There were no treatment-related trends observed in the leucocyte and liver function test findings for the two studies. There were also no notable trends or clinically relevant abnormalities observed in the clinical laboratory values, vital sign and ECG measurements, or physical examination parameters, except for elevation in serum uric acid. While the mean serum uric acid values remained within reference range at all assessed time points in both studies, the mean changes from baseline to the initial postdose assessment appeared to be dose related in both studies and the magnitude of these mean changes was particularly marked for the highest dose level (12 mg kg−1 day−1).

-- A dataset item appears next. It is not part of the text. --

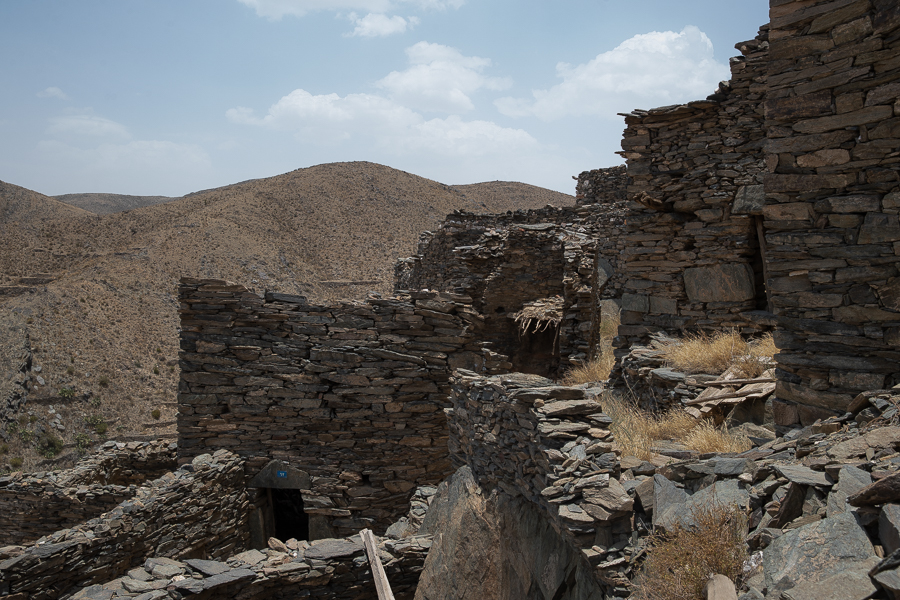 Identify the location of blue label above doorway. This screenshot has height=600, width=900. [x=280, y=477].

At the 24-h assessment following single-dose administration, serum uric acid mean values decreased from baseline for the placebo (−23.25 µmol l−1) and 3 mg kg−1 (−19.84 µmol l−1) groups, but increased from baseline for the 6 mg kg−1 (+18.17 µmol l−1), 9 mg kg−1 (+25.67 µmol l−1) and 12 mg kg−1 (+36.84 mg kg−1) groups. There did not appear to be a treatment-related trend in the mean serum uric acid changes from baseline at the subsequent assessment (hour 120) in the single-dose study.

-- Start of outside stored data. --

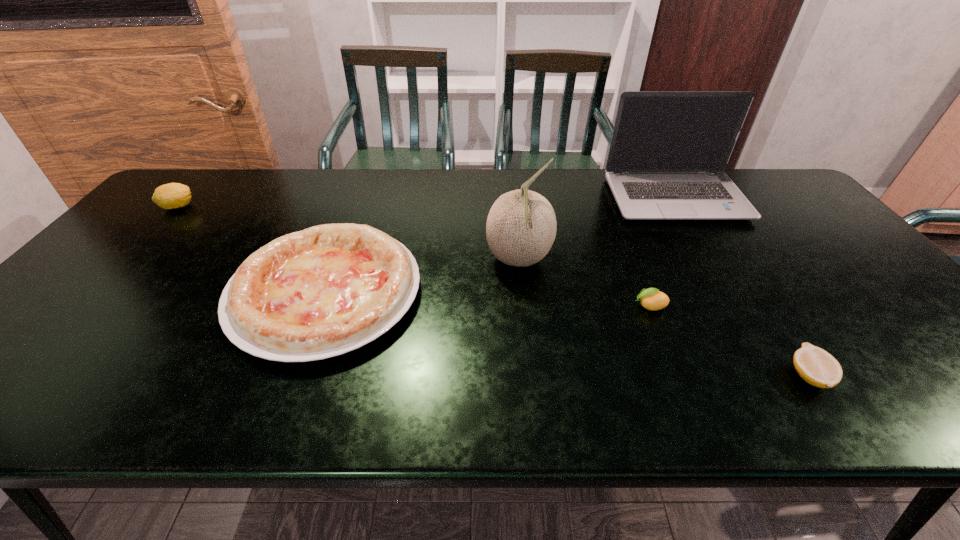 The height and width of the screenshot is (540, 960). Identify the location of laptop computer. (669, 149).

Where is `the fourth object from right to left`? the fourth object from right to left is located at coordinates (521, 226).

Find the location of a particular element. The width and height of the screenshot is (960, 540). pizza is located at coordinates tap(329, 289).

This screenshot has width=960, height=540. Identify the location of the leftmost lemon. (173, 195).

At what (x,y) coordinates should I click in order to perform the action: click on the farthest lemon. Please return your answer as a coordinate pair (x, y). This screenshot has height=540, width=960. Looking at the image, I should click on (173, 195).

At what (x,y) coordinates should I click in order to perform the action: click on the second lemon from left to right. Please return your answer as a coordinate pair (x, y). Looking at the image, I should click on (652, 299).

This screenshot has height=540, width=960. What are the coordinates of `the rightmost lemon` in the screenshot? It's located at (817, 367).

Find the location of a particular element. The image size is (960, 540). free space located on the screen of the laptop computer is located at coordinates (717, 266).

Where is `free point located on the front of the fourth object from right to left`? The image size is (960, 540). free point located on the front of the fourth object from right to left is located at coordinates tap(527, 340).

Locate an element on the screen. The width and height of the screenshot is (960, 540). free space located 0.090m on the left of the pizza is located at coordinates (196, 293). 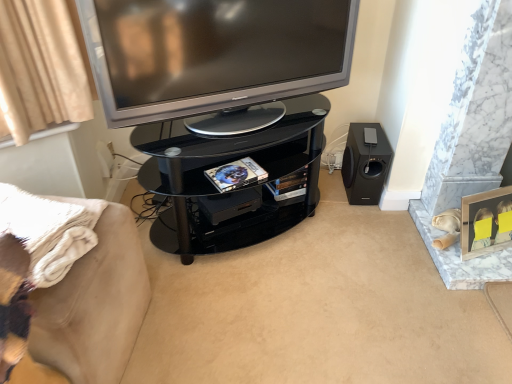 Image resolution: width=512 pixels, height=384 pixels. I want to click on free spot to the left of black matte speaker at lower right, so click(330, 188).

At the 72-h assessment in the multiple-dose study, serum uric acid mean values increased for all treatment groups in a dose-dependent manner: +2.00 µmol l−1 following placebo administration, +11.00 µmol l−1 following 6 mg kg−1 day−1 administration and +128.00 µmol l−1 following 12 mg kg−1 day−1 administration. Mean serum uric acid also markedly increased from baseline (+99.40 µmol l−1) at hour 168 following 12 mg kg−1 day−1 administration. All other serum uric acid mean changes from baseline in the multiple-dose study were unremarkable.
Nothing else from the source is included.